━━━━━ Input data ━━━━━
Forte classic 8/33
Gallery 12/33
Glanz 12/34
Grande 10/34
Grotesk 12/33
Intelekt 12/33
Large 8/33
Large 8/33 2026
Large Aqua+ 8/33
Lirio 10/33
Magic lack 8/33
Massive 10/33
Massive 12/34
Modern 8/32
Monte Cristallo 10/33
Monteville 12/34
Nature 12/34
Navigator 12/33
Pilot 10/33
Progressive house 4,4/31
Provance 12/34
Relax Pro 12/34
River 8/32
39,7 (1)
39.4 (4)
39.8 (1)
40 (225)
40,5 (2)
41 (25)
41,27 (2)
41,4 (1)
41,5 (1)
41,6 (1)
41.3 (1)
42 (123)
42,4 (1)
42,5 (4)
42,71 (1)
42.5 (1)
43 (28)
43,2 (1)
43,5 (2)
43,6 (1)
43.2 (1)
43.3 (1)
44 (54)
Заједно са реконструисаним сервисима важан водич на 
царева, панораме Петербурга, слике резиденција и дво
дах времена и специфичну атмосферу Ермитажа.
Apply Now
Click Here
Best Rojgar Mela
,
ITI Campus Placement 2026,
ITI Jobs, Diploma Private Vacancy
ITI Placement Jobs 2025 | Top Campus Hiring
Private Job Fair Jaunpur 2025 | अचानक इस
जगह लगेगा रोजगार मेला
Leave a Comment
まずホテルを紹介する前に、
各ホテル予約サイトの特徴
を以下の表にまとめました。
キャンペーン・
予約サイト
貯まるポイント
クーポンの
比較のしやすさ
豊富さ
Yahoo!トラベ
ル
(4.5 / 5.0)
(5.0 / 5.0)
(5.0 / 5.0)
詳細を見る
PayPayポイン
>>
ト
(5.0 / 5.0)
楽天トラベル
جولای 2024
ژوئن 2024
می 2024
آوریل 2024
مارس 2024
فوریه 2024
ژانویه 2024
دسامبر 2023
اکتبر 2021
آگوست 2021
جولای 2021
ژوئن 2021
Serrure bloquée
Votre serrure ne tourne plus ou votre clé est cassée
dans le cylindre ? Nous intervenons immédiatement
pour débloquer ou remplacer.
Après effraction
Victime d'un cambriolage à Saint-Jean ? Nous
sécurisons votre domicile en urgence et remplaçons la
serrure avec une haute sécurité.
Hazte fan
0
━━━━━
• _Exercise prompt_
Start with the line above that contains "ژانویه 2024" and stop after the line that contains "Après effraction". Output those lines exactly, and only those.

• _Result for this task_
ژانویه 2024
دسامبر 2023
اکتبر 2021
آگوست 2021
جولای 2021
ژوئن 2021
Serrure bloquée
Votre serrure ne tourne plus ou votre clé est cassée
dans le cylindre ? Nous intervenons immédiatement
pour débloquer ou remplacer.
Après effraction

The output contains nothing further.